我们可以通过一些内核参数来调整 OOM killer 的行为，避免系统在那里不停的杀进程。比如我们可以在触发 OOM 后立刻触发 kernel panic，kernel panic 10秒后自动重启系统。

# sysctl -w vm.panic_on_oom=1
vm.panic_on_oom = 1

# sysctl -w kernel.panic=10
kernel.panic = 10

# echo "vm.panic_on_oom=1" >> /etc/sysctl.conf
# echo "kernel.panic=10" >> /etc/sysctl.conf

OOM相关配置参数

vm.panic_on_oom 参数

用来控制当内存不足时该如何做。

查看当前系统使用的是哪种oom策略

cat /proc/sys/vm/panic_on_oom

值为0（默认值），表示当发生oom时，内核会调用oom_killer查杀一部分进程。
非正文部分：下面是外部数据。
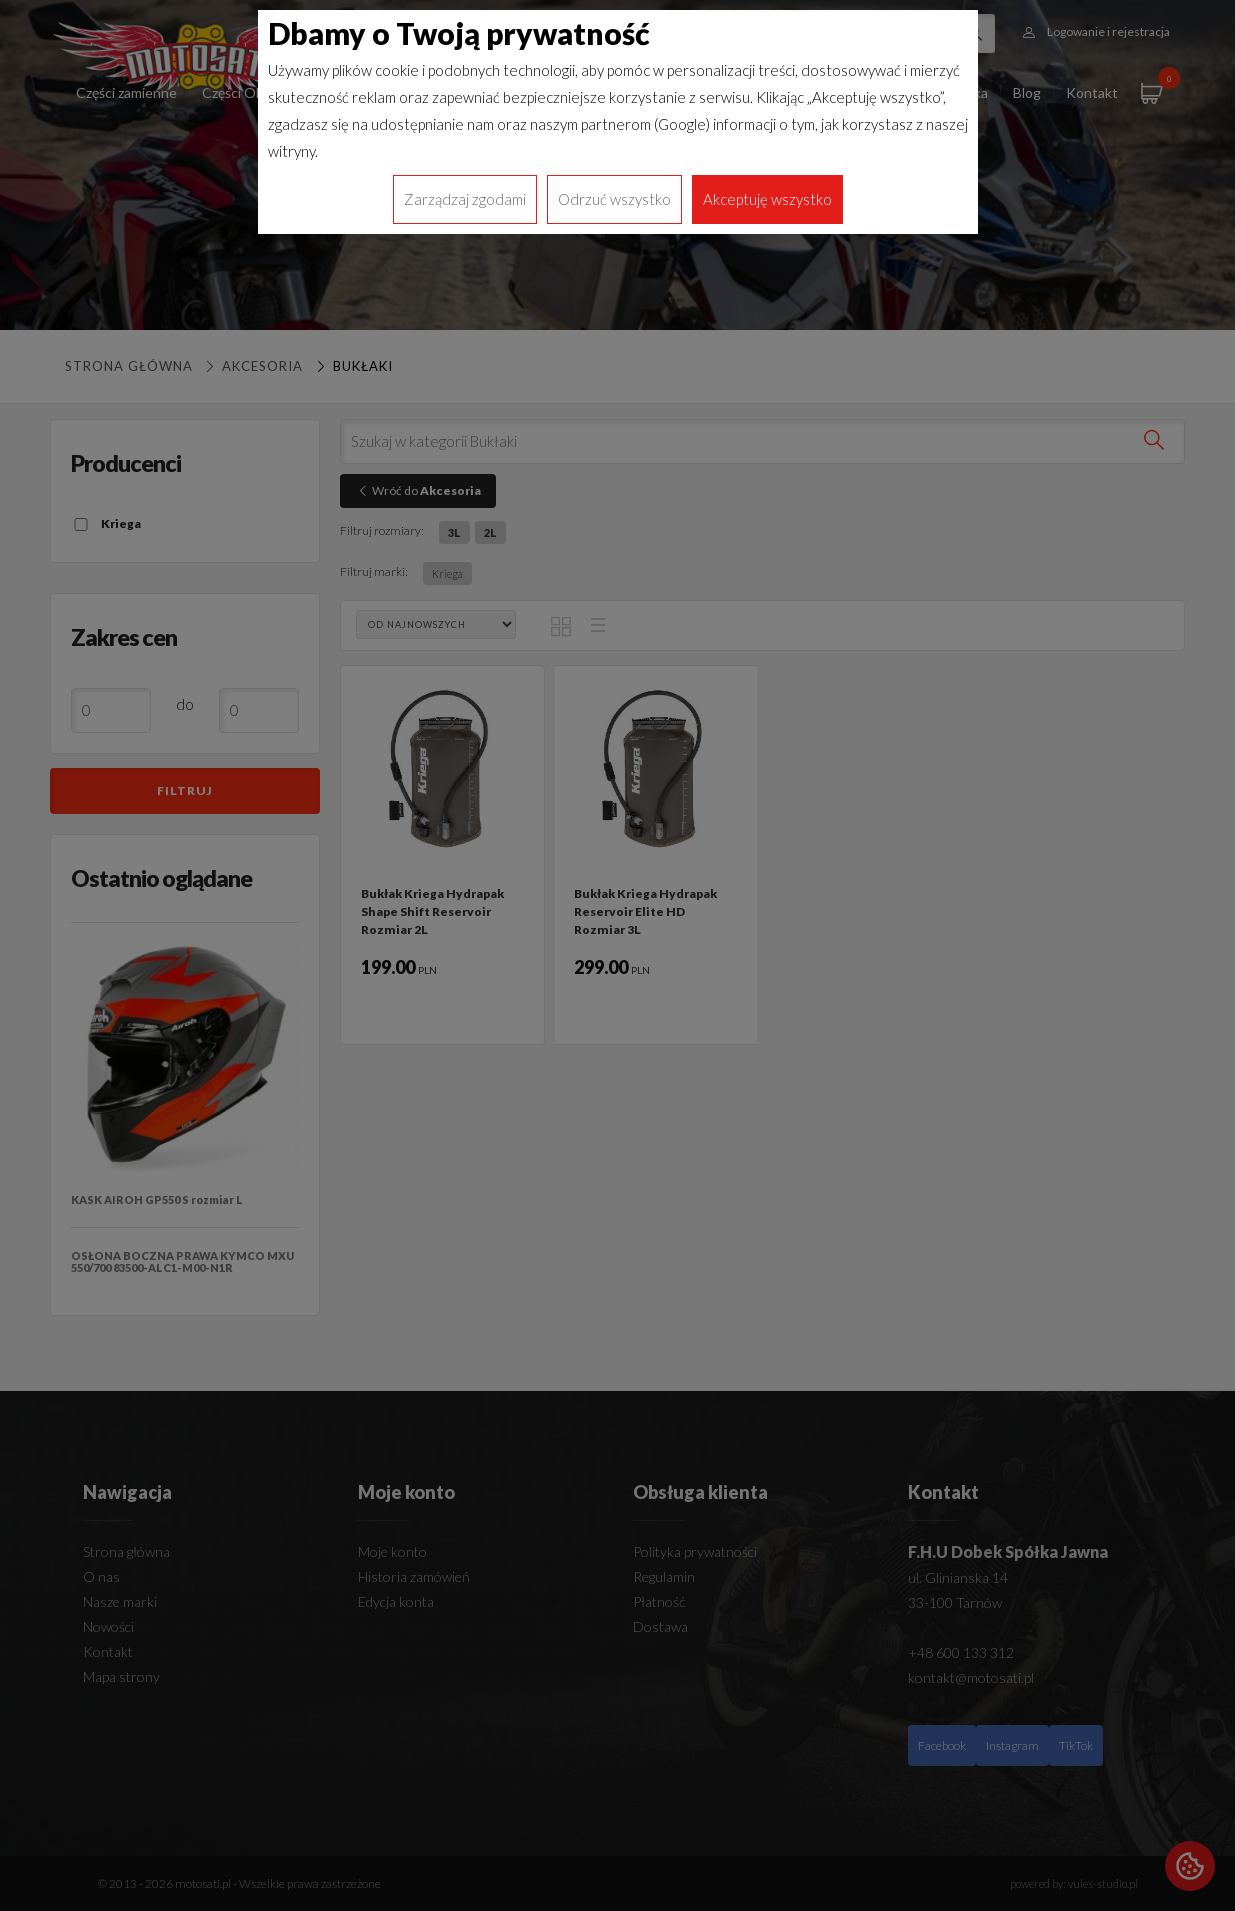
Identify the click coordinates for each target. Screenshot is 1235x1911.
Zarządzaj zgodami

通常情况下，oom_killer通过杀掉失控进程以确保系统稳定运行。
值为1：内存不足时，有可能会触发 kernel panic（系统重启），也有可能启动 OOM killer。如果某个进程通过 mempolicy/cpusets 限制使用节点，并且这些节点成为内存耗尽状态，则可能会被 oom-killer 杀死一个进程。在这种情况下不会发生panic。因为其他节点的内存可能是空闲的。
值为2：内存不足时，表示强制触发 kernel panic，内核崩溃GG（系统重启）。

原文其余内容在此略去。